Metal Grevi: Kim, Neyi, Nasıl Kazandı?
Toplu sözleşme görüşmeleri başladığında işçi sendikaları %38 ücret zammı ve 2 yıllık sözleşme talep ediyordu. Patron örgütü MESS ise 3 yıllık sözleşme dayatmasında bulunmuş ve %3 zam önermişti. Sonuçta bağıtlanan sözleşmeler 2 yıllık oldu. Ekonominin kırılgan olduğu bu dönemde 3 yıllık sözleşme dayatmasının püskürtülmesi önemli bir kazanım oldu.
Zam konusunda varılan anlaşma ise ortalama %24 zam oldu. MESS’in ilk komik teklifinden çok yukarıda olan ve MESS’in en son teklif ettiği %13 oranını da hayli aşan bu rakam, işçiler adına MESS’in mağlup edilmesi anlamına geldi. Öte yandan işçilerin talep ettiği %38 zam oranının altında olan %24’lük kazanım, yine de en azından şimdilik işçilerin maddi koşullarının stabil kalmasını sağlayacak düzeyde.
İşçiler taleplerinin önemli bir kısmını kazanırken, maçı kaybeden taraf MESS oldu. OHAL ve grev yasaklarına güvenerek baştan beri işçilere komik teklifler sunan MESS işçileri bir kez daha mat edeceğini sanıyordu. Ancak metal işçilerinin yasağa rağmen grev kararlılığı, MESS’e ciddi geri adımlar attırmış oldu.
Peki, işçiler cephesinde kazanımlara nasıl ulaşıldı? İş sendika (özellikle de Türk Metal ve Çelik İş) yöneticilerine kalsa, daha ilk görüşmelerde uyuşmazlık çıkmadan anlaşma sağlanır ve MESS’in dayatmaları kabul edilirdi. Ama 3 sendika da grev kararı almak zorunda kaldı. Birleşik Metal İş sendikası, baştan itibaren grev kararlılığında olduklarını açıklamıştı ancak Türk Metal ve Çelik İş grev kararlarını zoraki aldı.
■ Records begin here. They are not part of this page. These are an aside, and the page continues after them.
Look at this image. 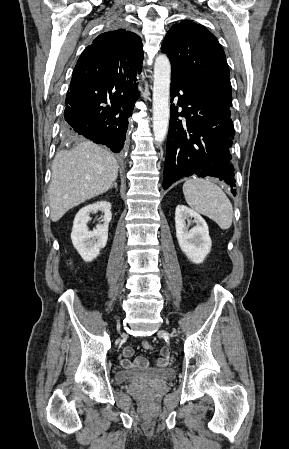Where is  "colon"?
I'll use <instances>...</instances> for the list:
<instances>
[{
    "label": "colon",
    "instance_id": "obj_1",
    "mask_svg": "<svg viewBox=\"0 0 289 449\" xmlns=\"http://www.w3.org/2000/svg\"><path fill=\"white\" fill-rule=\"evenodd\" d=\"M142 346H143V348H144L145 350H151V349H152V345H151V343L148 342V341H143V342H142Z\"/></svg>",
    "mask_w": 289,
    "mask_h": 449
}]
</instances>
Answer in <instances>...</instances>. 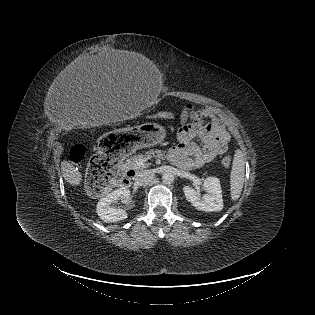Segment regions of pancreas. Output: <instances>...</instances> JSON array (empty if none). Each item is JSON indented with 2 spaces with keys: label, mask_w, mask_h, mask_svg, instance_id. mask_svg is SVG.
Segmentation results:
<instances>
[{
  "label": "pancreas",
  "mask_w": 315,
  "mask_h": 315,
  "mask_svg": "<svg viewBox=\"0 0 315 315\" xmlns=\"http://www.w3.org/2000/svg\"><path fill=\"white\" fill-rule=\"evenodd\" d=\"M148 154H153V155H158V156H165L166 152L165 151H161V150H155V151H151ZM144 159H145V155H143V154L133 155L130 159L126 160V168L130 169V170H134L136 172H139V171L143 170L144 168L148 167L147 163H144L142 165H138V162L140 160H144Z\"/></svg>",
  "instance_id": "1"
}]
</instances>
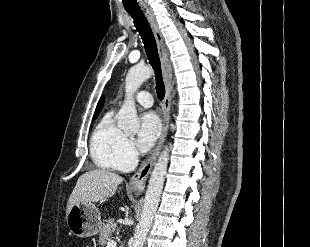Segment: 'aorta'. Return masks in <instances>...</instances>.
I'll list each match as a JSON object with an SVG mask.
<instances>
[{
	"label": "aorta",
	"mask_w": 310,
	"mask_h": 247,
	"mask_svg": "<svg viewBox=\"0 0 310 247\" xmlns=\"http://www.w3.org/2000/svg\"><path fill=\"white\" fill-rule=\"evenodd\" d=\"M152 74L153 71L148 66H134L127 73L125 79V101L117 118L118 127L125 132L136 133L140 128L133 96L142 83L149 79ZM168 162L169 148L166 146L160 153L148 182L144 207L134 234L133 247H143L159 205Z\"/></svg>",
	"instance_id": "aorta-1"
}]
</instances>
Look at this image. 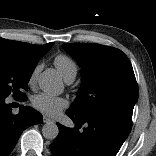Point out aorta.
<instances>
[{"instance_id":"1","label":"aorta","mask_w":156,"mask_h":156,"mask_svg":"<svg viewBox=\"0 0 156 156\" xmlns=\"http://www.w3.org/2000/svg\"><path fill=\"white\" fill-rule=\"evenodd\" d=\"M39 87L46 93H59L62 91L63 83L51 71H44L40 74L38 80ZM59 133V129L53 121H49L42 127V135L48 140H54Z\"/></svg>"}]
</instances>
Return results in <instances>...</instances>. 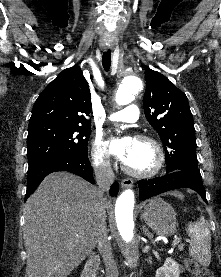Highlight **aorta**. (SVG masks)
<instances>
[{
	"label": "aorta",
	"instance_id": "1",
	"mask_svg": "<svg viewBox=\"0 0 221 277\" xmlns=\"http://www.w3.org/2000/svg\"><path fill=\"white\" fill-rule=\"evenodd\" d=\"M143 88V82L137 75H127L120 82L115 95L118 105H127ZM135 195L133 190L126 189L115 202L112 231L123 255L128 262L134 263L138 258V236L134 221Z\"/></svg>",
	"mask_w": 221,
	"mask_h": 277
}]
</instances>
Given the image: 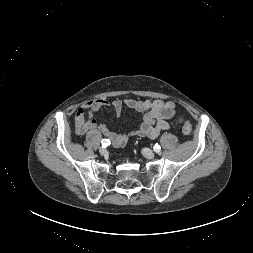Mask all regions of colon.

Özellikle Türk Metal’i grev kararı almaya iten tablo, 2015 metal fırtınanın hala taze olan anıları oldu. Bir önceki TİS sürecinde işçileri ciddi bir satışa getiren Türk Metal, 2015’in bahar-yaz aylarında ciddi bir kriz yaşamış, on binlerce metal işçisi Türk Metal’e isyan bayrağı açmıştı. Türk Metal bu defa da açıktan bir satış yaratsaydı, tabanında kontrol edemeyeceği tepkilere yol açacaktı. Bu durumun farkında olan sendika yönetimi istemeye istemeye grev kararı aldı. Kendini zorlayan bu tabloyu da masada patronlara karşı koz olarak kullandı.
Birleşik Metal-İş’e gelirsek… Yönetim grev kararı aldı, AKP’nin grev yasağını tanımayacaklarını ve greve çıkacaklarını duyurdu. Ancak bunun için örgütsel bir hazırlığa girişmedi. Elinde bir mücadele programı mevcut değildi. Grev tehdidini MESS gerçekçi kılan metal işçilerinin tabandan gelen basıncı oldu. Pek çok fabrikada işçiler uyarı eylemleri yaptı. Fabrikalardaki ruh hali “ne olursa olsun şalteri indirmek”ten yanaydı.
Sonuçta işçilerin kararlılığı MESS’i sıkıştırdı. Muhtemeldir ki AKP de olası bir hareketin önünü almak için MESS’e “anlaşın” yönünde baskılar yaptı. Sonuçta MESS, ilk teklifinin çok üzerinde bir anlaşmaya vardı. 3 yıllık sözleşme dayatmasından vazgeçti.
“Türk Metal yönetiminin kazandıkları”nı da unutmayalım. Kendi tabanında oluşacak kırılmalardan korkan ve Birleşik Metal-İş’in grev kararlılığının basıncını hisseden Türk Metal, bunları koz olarak kullanarak üyelerine hoş görünecek bir sözleşmeyi imzaladı. Türk Metal bu sayede kendi tabanı açısından 2015’te çizilen imajını ne yazık ki tazelemiş oldu. Türk Metal istemeye istemeye grev ilan etti, hiç ileri bile sürmeyeceği rakamları kazandı ve bundan sonra da işçilerin kararlılığının sonuçlarını kendi prestijine çevirmek isteyecek.